Every few weeks another open model claims frontier level results on a fraction of the compute. At what point is that a real dent in the Nvidia capex thesis, and not just single benchmark cope? Change my mind.
I keep trying to stress test my own long thesis on the AI capex names and I cannot decide if I am watching a moat crack or just reading marketing.
The pattern is hard to ignore now. In January 2025 DeepSeek reported training a frontier model for a fraction of the usual spend and Nvidia lost about 589 billion in market cap in a single day, the largest one day loss on record, on the fear that frontier capability might not need frontier spend anymore. Then GLM-5.2 landed as a 744 billion parameter open weight model that the company says was trained entirely on domestic Huawei Ascend chips, which is a claim I cannot independently verify but which points the same direction. And it is not just language models. On the embodied side, Robbyant put out a vision model called LingBot-Vision whose smallest 0.3B version they report matching Meta's 7B DINOv3 on depth, roughly a twentieth of the parameters.

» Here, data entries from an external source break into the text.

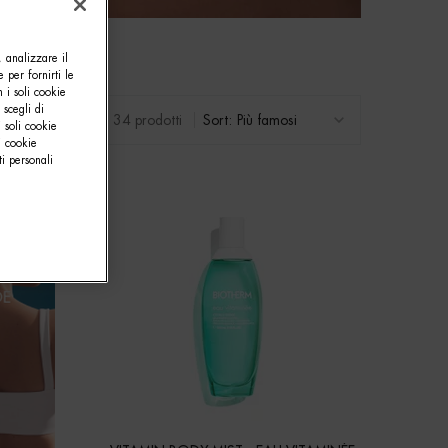
, analizzare il
e per fornirti le
 i soli cookie
 scegli di
34 prodotti
Sort:
 soli cookie
i cookie
i personali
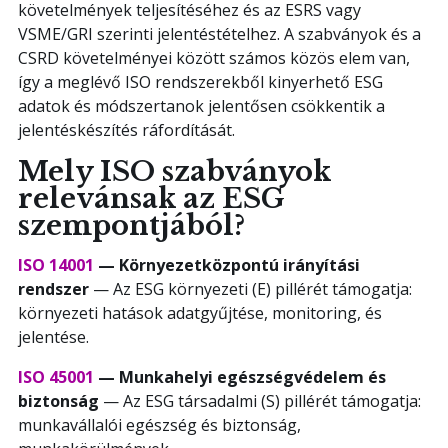
követelmények teljesítéséhez és az ESRS vagy
VSME/GRI szerinti jelentéstételhez. A szabványok és a
CSRD követelményei között számos közös elem van,
így a meglévő ISO rendszerekből kinyerhető ESG
adatok és módszertanok jelentősen csökkentik a
jelentéskészítés ráfordítását.
Mely ISO szabványok
relevánsak az ESG
szempontjából?
ISO 14001
— Környezetközpontú irányítási
rendszer
— Az ESG környezeti (E) pillérét támogatja:
környezeti hatások adatgyűjtése, monitoring, és
jelentése.
ISO 45001
— Munkahelyi egészségvédelem és
biztonság
— Az ESG társadalmi (S) pillérét támogatja:
munkavállalói egészség és biztonság,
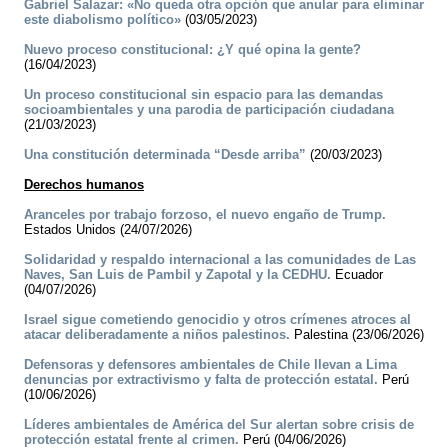
Gabriel Salazar: «No queda otra opción que anular para eliminar
este diabolismo político»
(03/05/2023)
Nuevo proceso constitucional: ¿Y qué opina la gente?
(16/04/2023)
Un proceso constitucional sin espacio para las demandas
socioambientales y una parodia de participación ciudadana
(21/03/2023)
Una constitución determinada “Desde arriba”
(20/03/2023)
Derechos humanos
Aranceles por trabajo forzoso, el nuevo engaño de Trump.
Estados Unidos (24/07/2026)
Solidaridad y respaldo internacional a las comunidades de Las
Naves, San Luis de Pambil y Zapotal y la CEDHU.
Ecuador
(04/07/2026)
Israel sigue cometiendo genocidio y otros crímenes atroces al
atacar deliberadamente a niños palestinos.
Palestina (23/06/2026)
Defensoras y defensores ambientales de Chile llevan a Lima
denuncias por extractivismo y falta de protección estatal.
Perú
(10/06/2026)
Líderes ambientales de América del Sur alertan sobre crisis de
protección estatal frente al crimen.
Perú (04/06/2026)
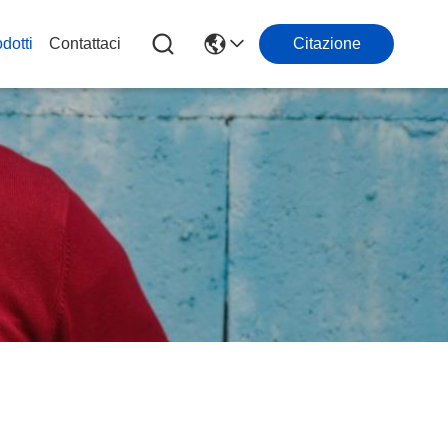
dotti
Contattaci
Citazione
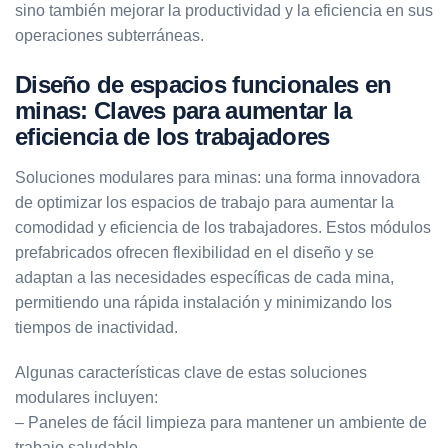
sino también mejorar la productividad y la eficiencia en sus
operaciones subterráneas.
Diseño de espacios funcionales en
minas: Claves para aumentar la
eficiencia de los trabajadores
Soluciones modulares para minas: una forma innovadora
de optimizar los espacios de trabajo para aumentar la
comodidad y eficiencia de los trabajadores. Estos módulos
prefabricados ofrecen flexibilidad en el diseño y se
adaptan a las necesidades específicas de cada mina,
permitiendo una rápida instalación y minimizando los
tiempos de inactividad.
Algunas características clave de estas soluciones
modulares incluyen:
– Paneles de fácil limpieza para mantener un ambiente de
trabajo saludable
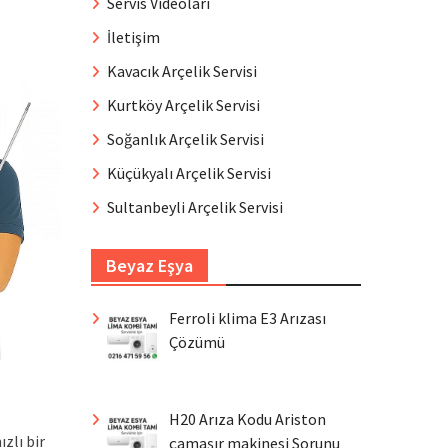
Servis Videoları
İletişim
Kavacık Arçelik Servisi
Kurtköy Arçelik Servisi
Soğanlık Arçelik Servisi
Küçükyalı Arçelik Servisi
Sultanbeyli Arçelik Servisi
Beyaz Eşya
Ferroli klima E3 Arızası
Çözümü
H20 Arıza Kodu Ariston
zlı bir
çamaşır makinesi Sorunu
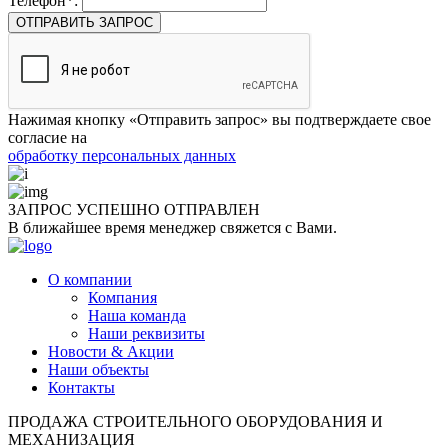
Телефон*:
ОТПРАВИТЬ ЗАПРОС
Нажимая кнопку «Отправить запрос» вы подтверждаете свое
согласие на
обработку персональных данных
ЗАПРОС УСПЕШНО
ОТПРАВЛЕН
В ближайшее время менеджер свяжется с Вами.
О компании
Компания
Наша команда
Наши реквизиты
Новости & Акции
Наши объекты
Контакты
ПРОДАЖА СТРОИТЕЛЬНОГО ОБОРУДОВАНИЯ И
МЕХАНИЗАЦИЯ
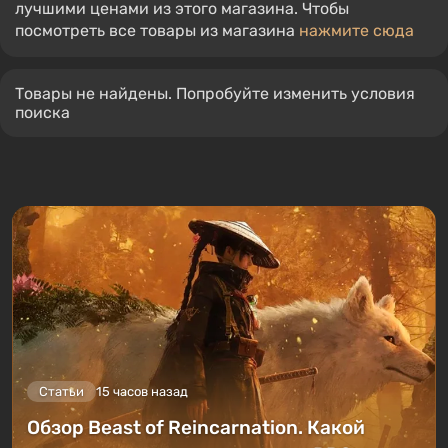
лучшими ценами из этого магазина. Чтобы
посмотреть все товары из магазина
нажмите сюда
Товары не найдены. Попробуйте изменить условия
поиска
Статьи
15 часов назад
Обзор Beast of Reincarnation. Какой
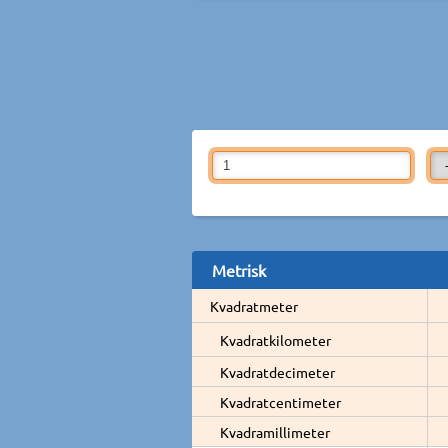
Metrisk
Kvadratmeter
Kvadratkilometer
Kvadratdecimeter
Kvadratcentimeter
Kvadramillimeter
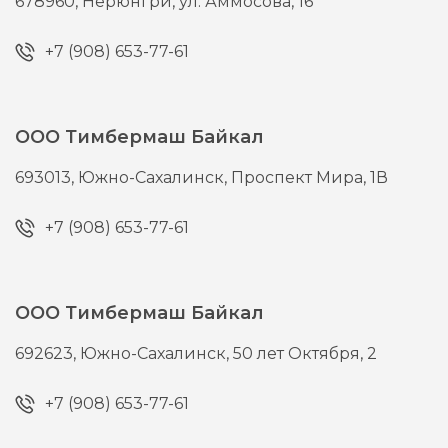
678960,
Нерюнгри,
ул. Аммосова, 16
+7 (908) 653-77-61
ООО Тимбермаш Байкал
693013,
Южно-Сахалинск,
Проспект Мира, 1В
+7 (908) 653-77-61
ООО Тимбермаш Байкал
692623,
Южно-Сахалинск,
50 лет Октября, 2
+7 (908) 653-77-61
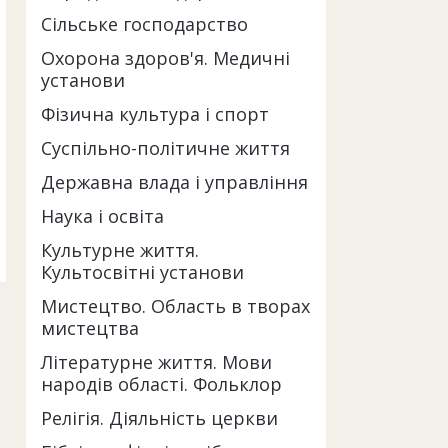
Сільське господарство
Охорона здоров'я. Медичні
установи
Фізична культура і спорт
Суспільно-політичне життя
Державна влада і управління
Наука і освіта
Культурне життя.
Культосвітні установи
Мистецтво. Область в творах
мистецтва
Літературне життя. Мови
народів області. Фольклор
Релігія. Діяльність церкви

If the same result on far less compute story is real and repeatable, the bear case writes itself. The capex line that justifies the multiples assumes compute stays scarce and pricing power holds. Every credible efficiency jump chips at that.
Here is why I have not sold anything. Every one of these numbers is self reported and cherry pickable. LingBot-Vision only edges DINOv3 on one depth benchmark and actually loses on KITTI and on ImageNet, so the smaller model is not universally better. DeepSeek's headline training cost was never independently confirmed. And the Jevons angle cuts the other way. Cheaper inference has so far expanded total compute demand rather than shrinking it, which would be good for the very names the bear case shorts.
So which is it. Are these efficiency claims a real crack in the capex moat, or single benchmark cope that Jevons quietly eats? Change my mind.